Azqueltán is a small settlement located on the banks of the Bolaños River in the municipality of Villa Guerrero, Jalisco, Mexico. "Azqueltán" (reduced from earlier "Atzqueltlán") means "land of many ants" in the Tepehuán language.

According to John Alden Mason, the village was originally settled by a group of indigenous Tepehuán who migrated to the isolated canyon location in the 13th or 14th Century AD following droughts in the northern Sierra Madre Occidental and Arizona during that time. In 1534, Spaniards arrived in the area and Huichol groups settled in the surrounding areas, most likely as a result of Spanish incursion into their homelands to the east.

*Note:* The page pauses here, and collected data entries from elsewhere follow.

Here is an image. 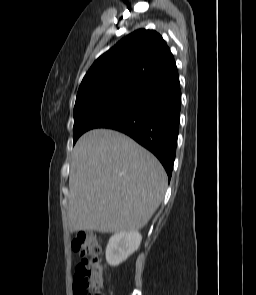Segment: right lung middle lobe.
<instances>
[{
	"label": "right lung middle lobe",
	"mask_w": 256,
	"mask_h": 295,
	"mask_svg": "<svg viewBox=\"0 0 256 295\" xmlns=\"http://www.w3.org/2000/svg\"><path fill=\"white\" fill-rule=\"evenodd\" d=\"M136 92L122 93L93 104L75 103L74 107V144L86 131L98 128L104 122L118 115L132 103Z\"/></svg>",
	"instance_id": "dd1d6c3e"
}]
</instances>
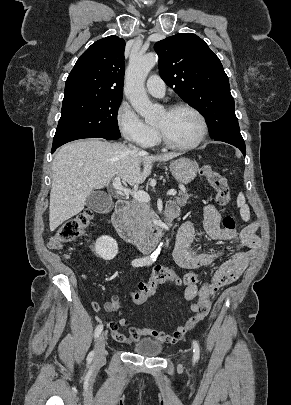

In the eighteenth century, historically Tepehuán lands outside of the river-canyon were taken over by Spaniards and Tlaxcaltecs brought to the region as colonizers by the Spaniards. While other historically Tepehuán settlements in the region, such as Totatiche and Temastián, lost their Tepehuán identity due to migration of the Spanish and Tlaxcaltecs, inhabitants of Azqueltán, isolated in the river-canyon, maintained their Tepehuán identity and language through the beginning of the 20th century.

Traditionally, the people of Azqueltán and the divergent dialect of Southern Tepehuán once spoken at Azqueltán have been referred to as Tepecano. The Tepecano language was studied during the period 1911-13 by Mason, and in 1965 and 1979-80 by Dennis Holt.

In more recent years, some Huichol inhabitants from the area west of the Sierra Madre Occidental have settled in the village.